National Police Memorial Week

JOHN MacMILLEN, Ph.D.

Mill Hall

Passed by then President John F. Kennedy in 1962 was the Congressional designation of Police Memorial Day (May 15) to honor law enforcement officers killed in the line of duty.

Police killings are on the increase and police suicides are running a fast second. Our society has changed drastically in the past 50 years. Police were treated with respect and did their jobs unharnessed by today’s social media and press. Granted some officers of the past used too much force and intimidation, but through training officers have improved. Social media has played aa role in what’s happening now. Open Facebook, Twitter or other sites and you find fake news, with social media intentionally causing agitation.

The ability to be anonymous seems to give some people permission to post comments they would never have the courage to say directly to the person they are posting about. You can find videos of a police shooting based on a judgment call but you don’t know the facts or the video is shortened or altered. It is all the negative interchanges that interest everyone.
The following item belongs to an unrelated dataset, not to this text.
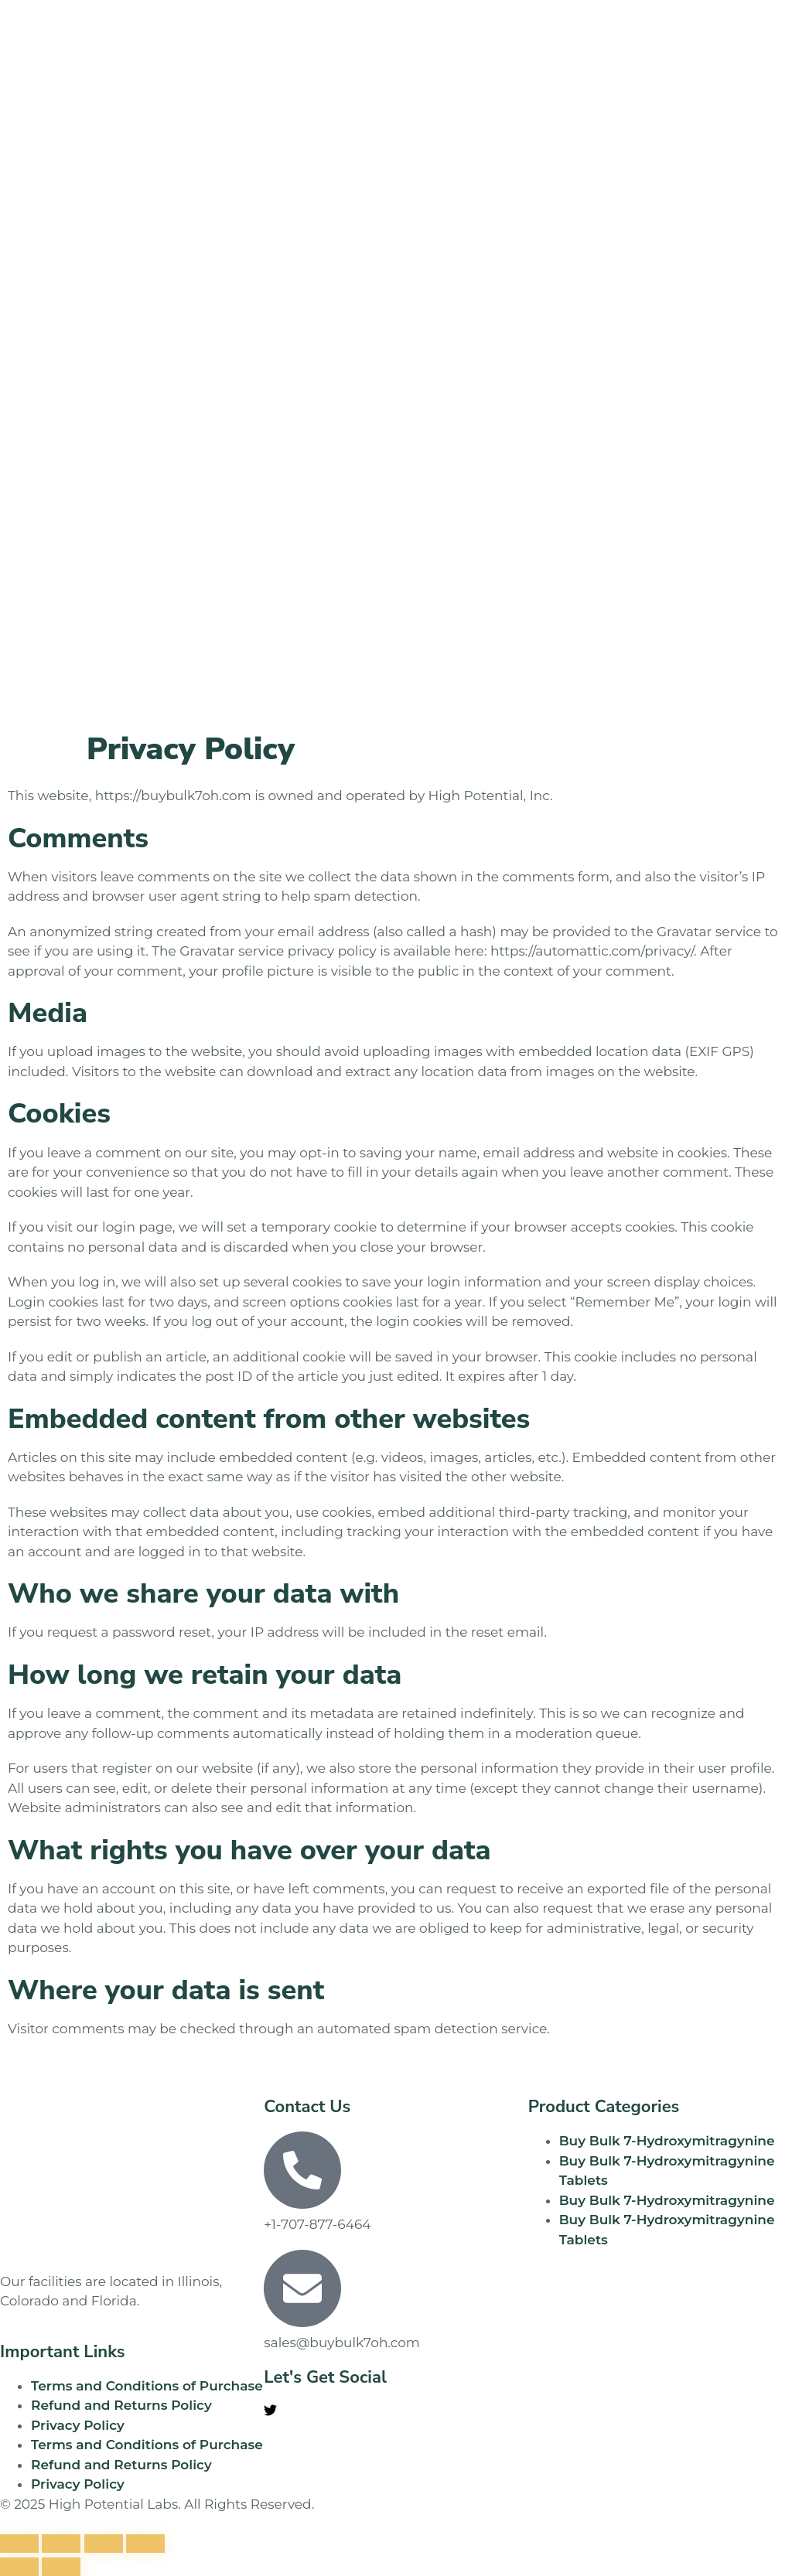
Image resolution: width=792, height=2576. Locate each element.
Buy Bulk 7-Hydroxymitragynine (667, 2140)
The news media has come from those very well respected like Walter Cronkite who “told the news and allowed us to make up our minds.” Nowadays we have talking heads who spectacularizes the news just to sell enhance the ratings. They analyze and come to judgment as immediately and without the full story.

It may take law enforcement and the courts many months to sort it all out and while they do that, the news people shadow their every move to “critique.”

If you don’t think police killings don’t happen in Clinton County you might recall Patrolman Robert Probst was killed in the alley behind Addie’s on East Main Street. Other local officers have suffered fatal heart attacks; unfortunately that is not part of the record.

Officers who have been injured on duty are many and never make the news. For some of us the legacy of these injuries and illness plague us for the remainder of our years. Once we retire we are dismissed like a pawn in a greater social scale. We aren’t newsworthy and respected as we once were. Most folks think policemen have great pension benefit, but that is not the case.

Our officers in Lock Haven have not had a pension increase since 1994. The financial burdens on some officers are beyond your thoughts about it. Men and women become police officers for many reasons among trying to contribute to the safety and welfare of our community.

It is a noble profession with honest, hardworking people who are determined to help keep the peace under very difficult social situations.

My condolences to those families who have lost an officer killed on duty, and to those families who have lost their loved ones to the stress and illnesses caused by their commitment to serve while giving all.